During a recent conversation with a friend, she asked if I had any advice for how to remain empathetic to others without burning out. She confided in me that she was having a hard time managing her energy while supporting other friends and colleagues who were all going through their own difficult experiences, in addition to the pandemic.

I acknowledged that it was indeed a lot, and because I care about her, I encouraged her to protect space for herself, too.

I know this personally. As a manager and friend, I had previously burned out from feeling what others felt through everything they shared with me.

I explained how my philosophy on empathy had evolved over time. I’ve realized I’m best able to support others through compassion (not empathy). Compassion allows me to understand where they’re coming from and take action to support them without taking on their burden as my own.

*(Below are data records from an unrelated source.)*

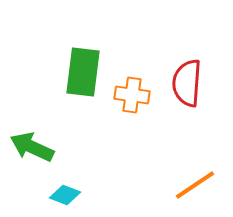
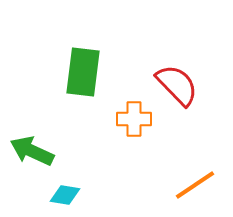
red semicircle: moved 10 px left, 2 px down; rotated 132 degrees clockwise
orange cross: moved 2 px right, 24 px down; rotated 8 degrees counterclockwise
green arrow: moved 4 px down
cyan diamond: rotated 12 degrees counterclockwise
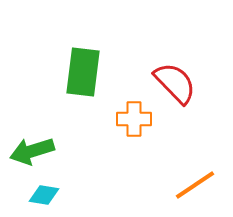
red semicircle: moved 2 px left, 2 px up
green arrow: rotated 42 degrees counterclockwise
cyan diamond: moved 21 px left
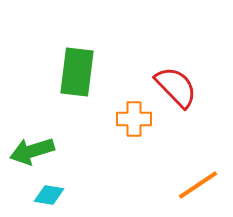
green rectangle: moved 6 px left
red semicircle: moved 1 px right, 4 px down
orange line: moved 3 px right
cyan diamond: moved 5 px right
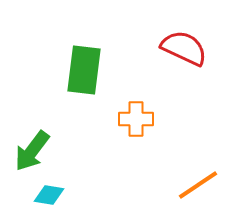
green rectangle: moved 7 px right, 2 px up
red semicircle: moved 8 px right, 39 px up; rotated 21 degrees counterclockwise
orange cross: moved 2 px right
green arrow: rotated 36 degrees counterclockwise
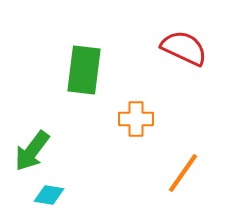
orange line: moved 15 px left, 12 px up; rotated 21 degrees counterclockwise
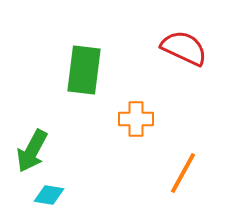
green arrow: rotated 9 degrees counterclockwise
orange line: rotated 6 degrees counterclockwise
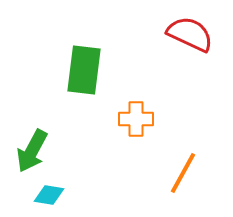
red semicircle: moved 6 px right, 14 px up
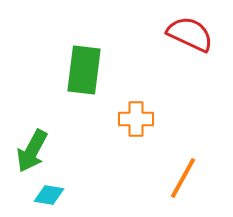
orange line: moved 5 px down
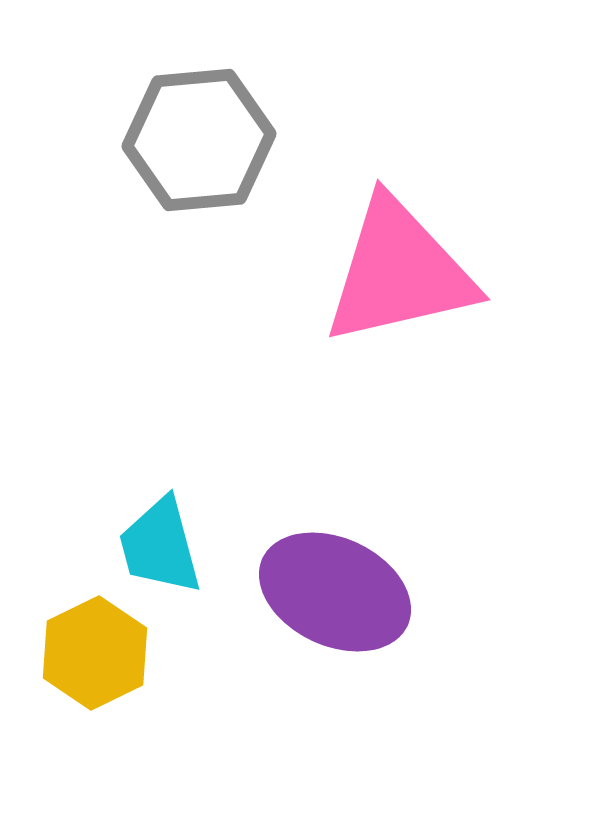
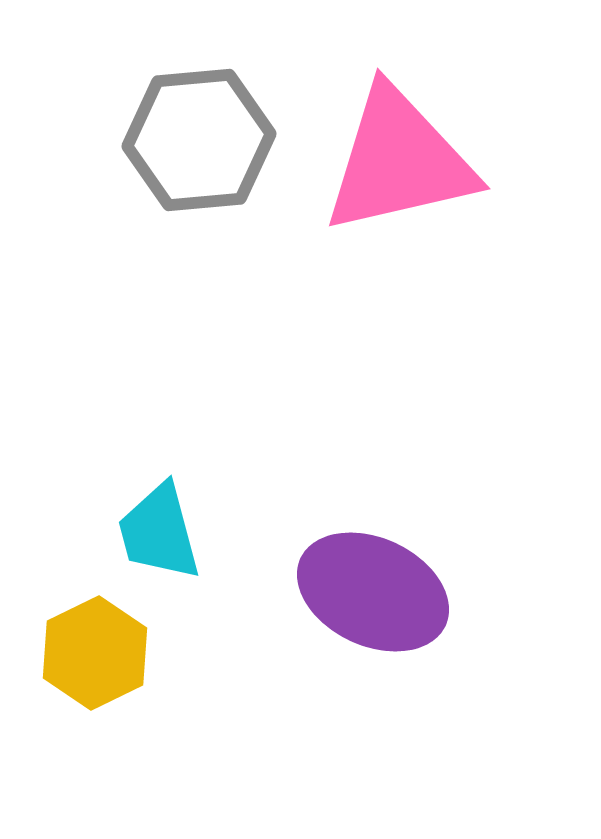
pink triangle: moved 111 px up
cyan trapezoid: moved 1 px left, 14 px up
purple ellipse: moved 38 px right
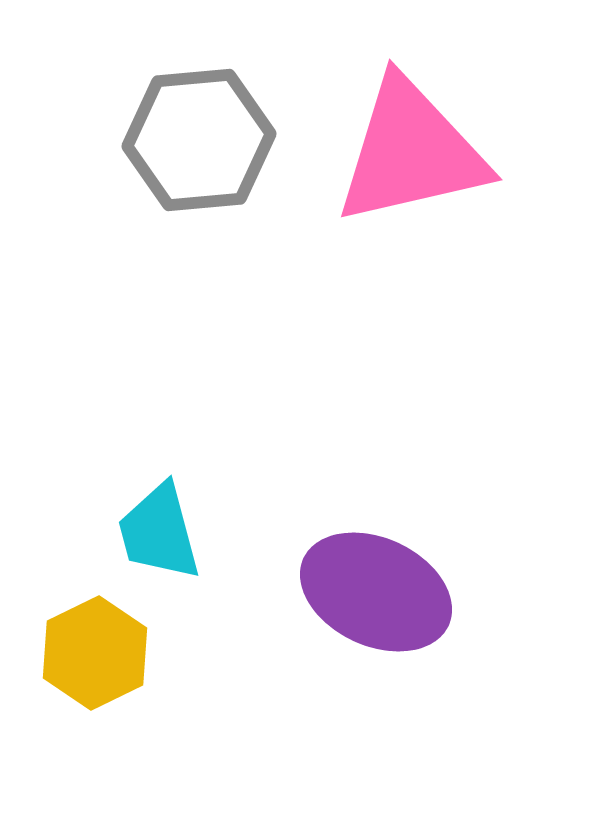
pink triangle: moved 12 px right, 9 px up
purple ellipse: moved 3 px right
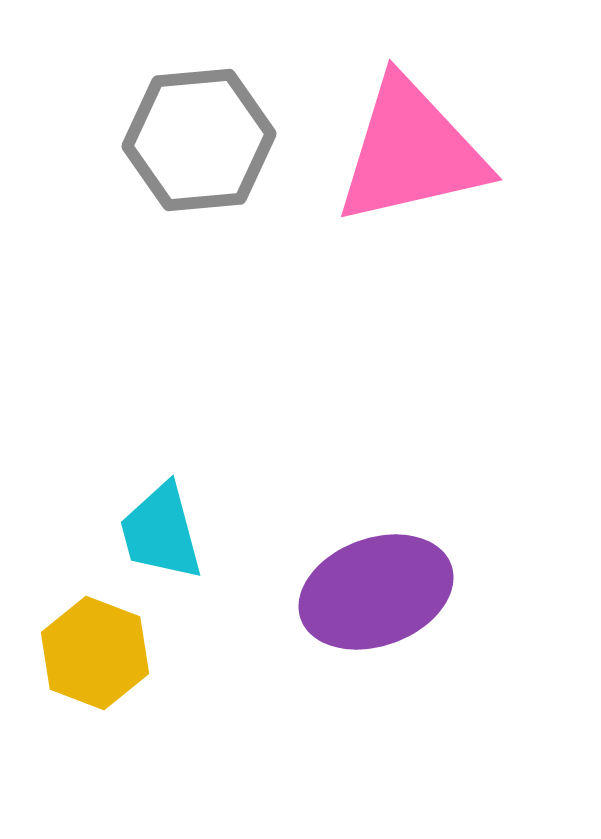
cyan trapezoid: moved 2 px right
purple ellipse: rotated 45 degrees counterclockwise
yellow hexagon: rotated 13 degrees counterclockwise
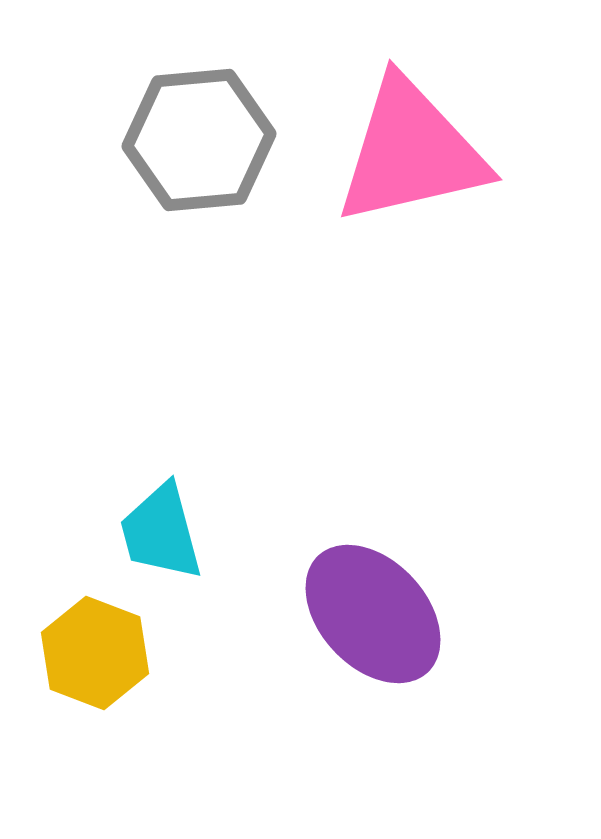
purple ellipse: moved 3 px left, 22 px down; rotated 67 degrees clockwise
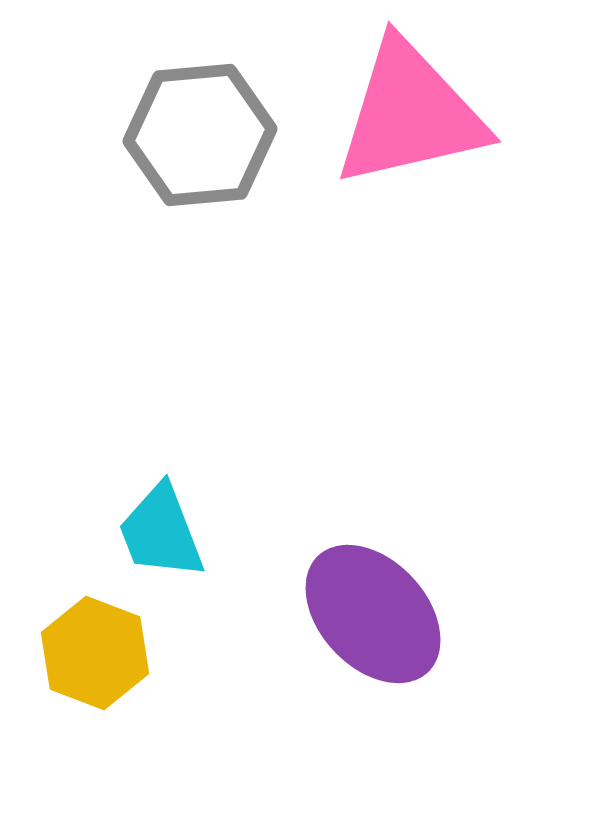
gray hexagon: moved 1 px right, 5 px up
pink triangle: moved 1 px left, 38 px up
cyan trapezoid: rotated 6 degrees counterclockwise
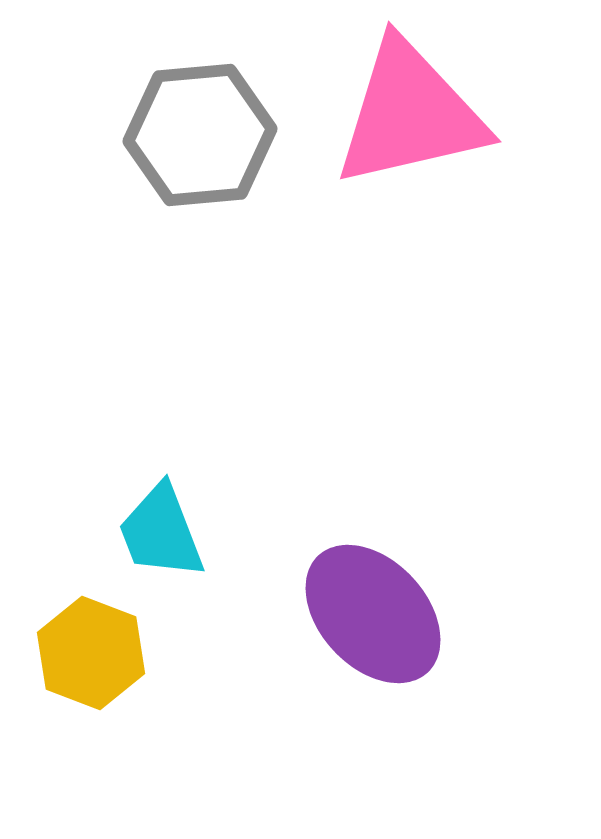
yellow hexagon: moved 4 px left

It came from a parenting technique I read about many years ago: To catch and release other’s feelings. What I love so much about this strategy is that you can still deeply connect with others, while preserving your own wellbeing. It’s the advice I offer to you now, too.

As a leader, you support your team members through your language and actions—and through creating psychological safety where people can bring their whole selves to work. When this happens, be prepared for when they reveal personal details to you about their lives or their families. As much as we wish people would only have positive things happening to them, the reality is that people experience illness, loss, and grief.

Even more so during the pandemic, work and life have become intertwined. Your role is to thoughtfully listen and support what they need from you. In the listening, you “catch” and in the supportive action, you “release.”

Most importantly, don’t forget to offer compassion to yourself, too. As much as you care about others’ wellbeing, you also need to care about yourself. Allow yourself grace that you’re doing the best you can. Research shows this also strengthens your resilience, which will support you for the long-term—and will help you be your best self in serving others.